Suppose you have a binary classifier. It looks at things and tries to guess whether they’re Dogs or Not Dogs.
More precisely, the classifier outputs a numeric score, which is higher for things it thinks are more likely to be Dogs.
There are a bunch of ways to assess how good the classifier is. Many of them, like false-positive rate and false-negative rate, start by forcing your classifier to output discrete predictions instead of scores:
Fix some threshold. Anything higher is a “predicted Dog”, anything lower is a “predicted Not Dog”.
See how often the classifier correctly predicts that Dogs are Dogs, and how often it correctly predicts that Not Dogs are Not Dogs.
Calculate some function of those numbers.
A lot of metrics — like F1 score — also assume a population with a particular ratio of Dogs to Not Dogs, which can be problematic in some applications.
The AUC metric doesn’t require a fixed threshold. Instead, it works as follows:
Select a random Dog and a random Not Dog.
Compare the score for the Dog to the score for the Not Dog.
Repeat steps 1-2 many times. AUC is the fraction of times the Dog scored higher.
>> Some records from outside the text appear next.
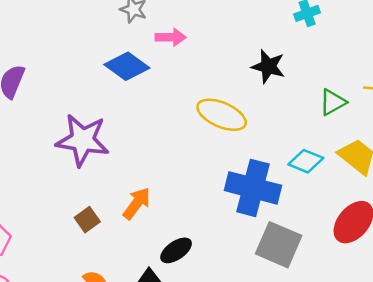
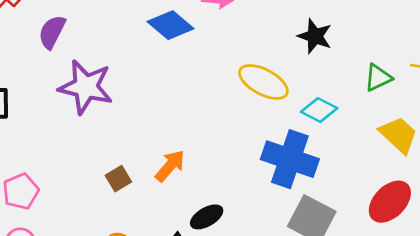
purple star: (83, 140) -> (86, 87), moved
cyan diamond: (306, 161) -> (319, 110), moved

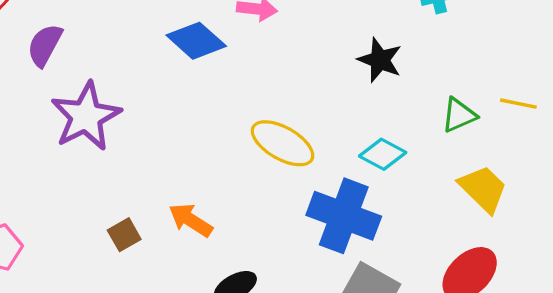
yellow ellipse: (263, 82) -> (283, 143), moved
purple star: (86, 87) -> (86, 116), turned 30
orange arrow: (170, 166) -> (191, 220), turned -100

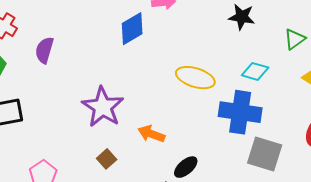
blue diamond: (196, 41) -> (132, 29), turned -60
purple star: (86, 116) -> (103, 107), moved
brown square: (124, 235) -> (107, 159), moved

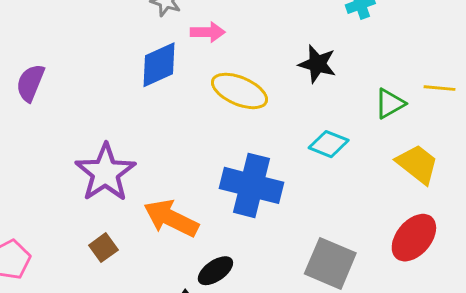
yellow ellipse: (195, 78) -> (239, 91), moved
blue cross: (240, 112) -> (251, 185), moved
orange arrow: (151, 134) -> (171, 218), size x1.4

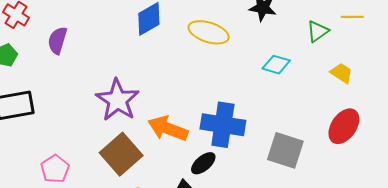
yellow trapezoid: (417, 164) -> (341, 73), size x0.7
blue cross: (251, 185) -> (223, 125), moved
brown square: (103, 248) -> (121, 154), size x2.0

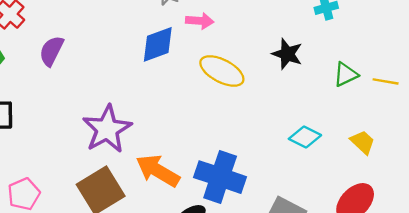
green triangle: (318, 31) -> (346, 74), moved
cyan diamond: (276, 65) -> (305, 137), moved

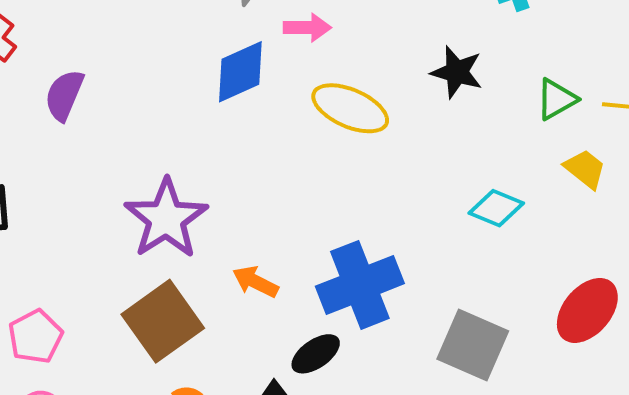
yellow trapezoid: (363, 142) -> (585, 169), moved
orange arrow: (158, 171) -> (255, 282), size x0.6
blue cross: (220, 177) -> (360, 285), turned -36

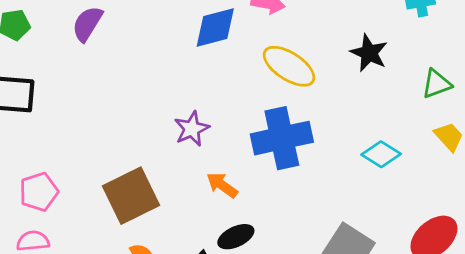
purple star: (166, 219) -> (192, 129), moved, size x0.6
orange arrow: (255, 282) -> (222, 185), moved
blue cross: (360, 285) -> (282, 138), moved

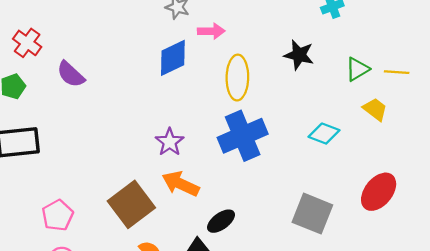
purple semicircle: (87, 24) -> (71, 74), turned -68
yellow ellipse: (289, 66) -> (237, 78), turned 69
orange arrow: (222, 185) -> (181, 184), moved, size x1.4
Or rather, that’s one way to define it. The other way is to draw the ROC curve, which plots the relationship between true-positive rate (sensitivity) and false-positive rate (1-specificity) as the classification threshold is varied. AUC is the Area Under this Curve. That means it’s also the average sensitivity (averaged across every possible specificity), and the average specificity (averaged across sensitivities). If this is confusing, google [ROC AUC] for lots of explanations with more detail and nice pictures.
AUC is nice because of the threshold-independence, and because it’s invariant under strictly-monotonic rescaling of the classifier score. It also tells you about (an average of) the classifier’s performance in different threshold regimes.
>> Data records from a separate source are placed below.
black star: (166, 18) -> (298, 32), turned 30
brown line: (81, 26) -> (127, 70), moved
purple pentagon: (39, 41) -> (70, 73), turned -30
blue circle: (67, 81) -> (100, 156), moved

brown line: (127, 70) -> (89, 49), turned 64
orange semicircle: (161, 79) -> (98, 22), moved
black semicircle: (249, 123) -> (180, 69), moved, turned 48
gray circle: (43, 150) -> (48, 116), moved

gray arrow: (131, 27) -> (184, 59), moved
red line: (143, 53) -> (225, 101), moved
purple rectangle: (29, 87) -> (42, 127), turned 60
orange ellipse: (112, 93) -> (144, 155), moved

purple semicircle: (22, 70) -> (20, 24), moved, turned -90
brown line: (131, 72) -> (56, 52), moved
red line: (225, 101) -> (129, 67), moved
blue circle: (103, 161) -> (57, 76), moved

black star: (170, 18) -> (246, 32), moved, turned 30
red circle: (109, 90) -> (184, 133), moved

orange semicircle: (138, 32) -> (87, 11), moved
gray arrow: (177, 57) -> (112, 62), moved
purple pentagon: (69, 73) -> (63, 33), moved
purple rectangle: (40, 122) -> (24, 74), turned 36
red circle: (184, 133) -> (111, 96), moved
Sometimes, though, you care more about some regimes than others. For example, maybe you’re okay with misclassifying 25% of Not Dogs as Dogs, but if you classify even 1% of Dogs as Not Dogs then it’s a total disaster. Equivalently, suppose you care more about low thresholds for Dogness score, or the high-sensitivity / low-specificity corner of the ROC curve.
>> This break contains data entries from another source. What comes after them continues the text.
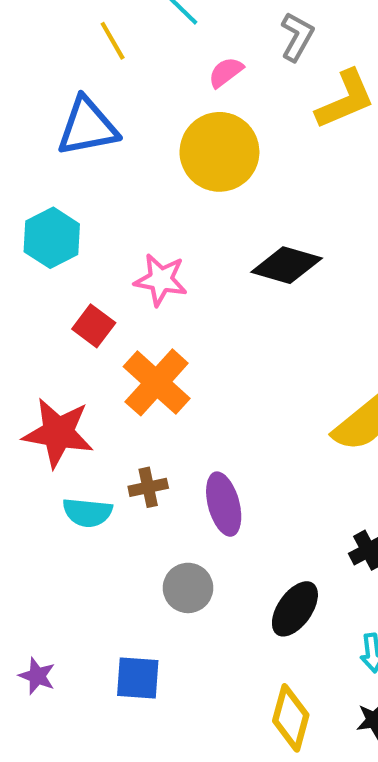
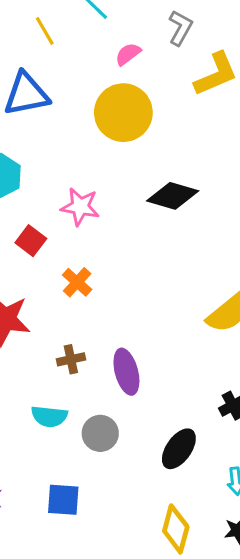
orange cross: (157, 382) -> (77, 282), size x0.6
cyan semicircle: (87, 512) -> (49, 416), moved

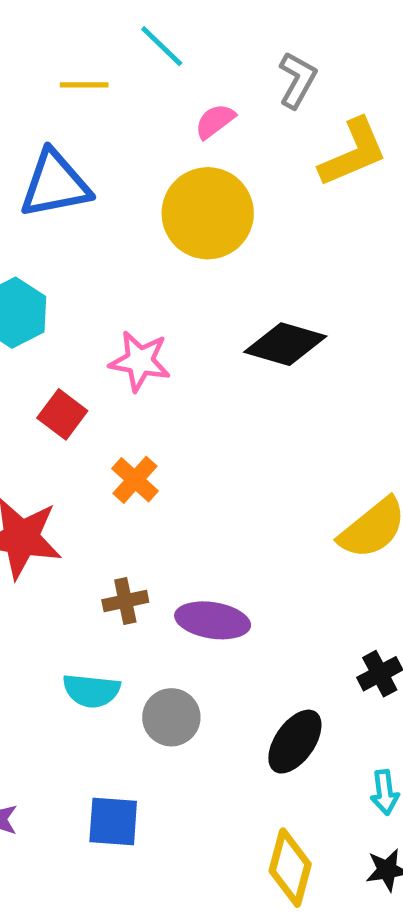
yellow line: (45, 31) -> (84, 85), turned -60
purple ellipse: (126, 372) -> (213, 620), turned -66

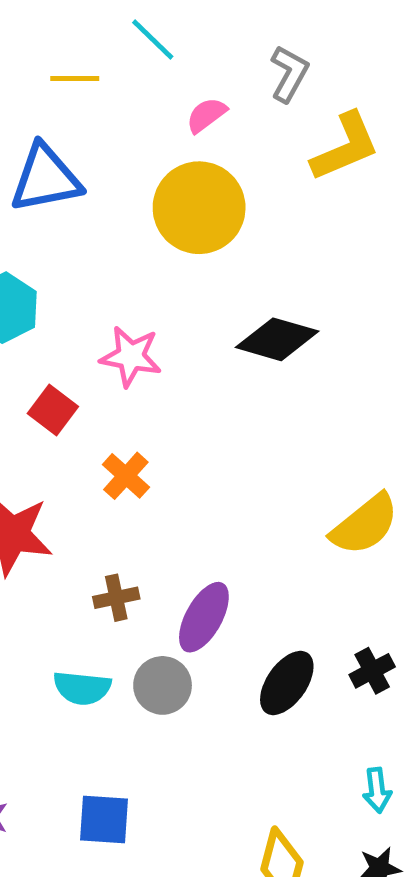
purple ellipse: (213, 620) -> (204, 617), turned -70
gray circle: (171, 717) -> (163, 685), moved
black ellipse: (295, 742) -> (287, 683), moved

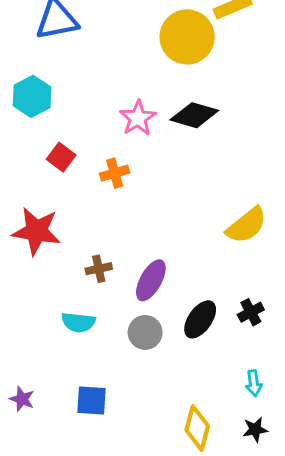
yellow circle: (199, 208) -> (187, 37), moved
pink star: (131, 356) -> (138, 118), moved, turned 30
orange cross: (126, 476) -> (115, 173), moved, turned 32
gray circle: (163, 685) -> (145, 332), moved

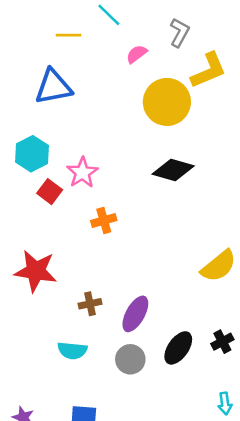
pink star: (138, 118) -> (82, 173), moved
red square: (61, 157) -> (50, 192), moved

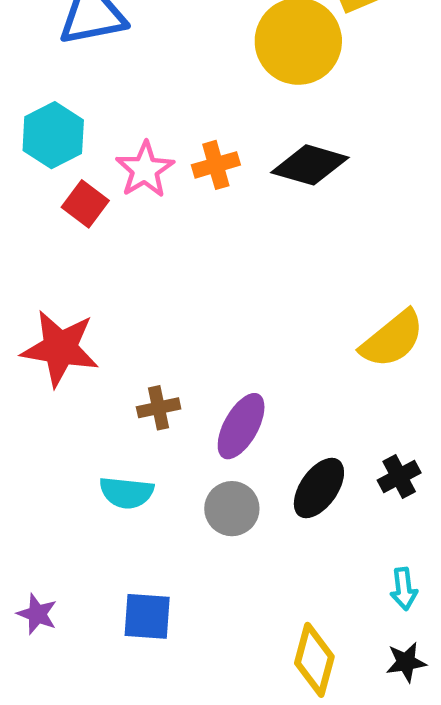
orange cross: (104, 221) -> (216, 165), moved

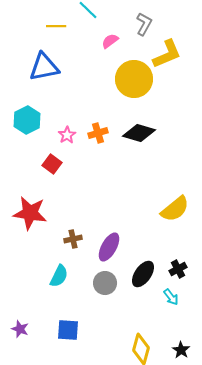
pink star: (145, 170) -> (67, 135), size x0.7
red square: (85, 204) -> (52, 164), moved
cyan semicircle: (126, 493) -> (59, 276), turned -70
cyan arrow: (404, 589) -> (171, 297), moved, turned -30
black star: (406, 662) -> (181, 350), turned -30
As I recently figured out, you can generalize AUC to this case! Let’s call it N-AUC.
There are two ways to define N-AUC, just as with AUC. First way:
Select N random Dogs and one random Not Dog.
Compare the score for the Not Dog to the scores for all of the Dogs.
Repeat steps 1-2 many times. N-AUC is the fraction of times that every Dog scored higher than the single Not Dog.
Second way:
N-AUC is the integral of the function sensitivityN−1 over the region under the ROC curve in the (sensitivity, 1-specificity) plane.
Fun exercise: These are equivalent.
Of course, 1-AUC is just the usual AUC.
You can also emphasize the opposite high-threshold regime by comparing one Dog to N Not Dogs, or integrating specificityN−1.
In fact, you can generalize further, to (N,M)-AUC:
Compute P(N Dogs>M Not Dogs), or integrate sensitivityN−1×specificityM−1 under the curve. For large, comparable values of M and N, this weights towards the middle of the ROC curve, favoring classifiers that do well in that regime.
I thought of this generalization while working on Redwood’s adversarial training project, which involves creating a classifier with very low false-negative rate and moderate false-positive rate. In that context, “Dogs” are snippets of text that describe somebody being injured, and “Not Dogs” are snippets that don’t. We’re happy to discard quite a lot of innocuous text as long as we can catch nearly every injury in the process. Regular old AUC turned out to be good enough for our purposes, so we haven’t tried this version, but I thought it was interesting enough to make for a good blog post.
A Generalization of ROC AUC for Binary Classifiers
Link post
Suppose you have a binary classifier. It looks at things and tries to guess whether they’re Dogs or Not Dogs.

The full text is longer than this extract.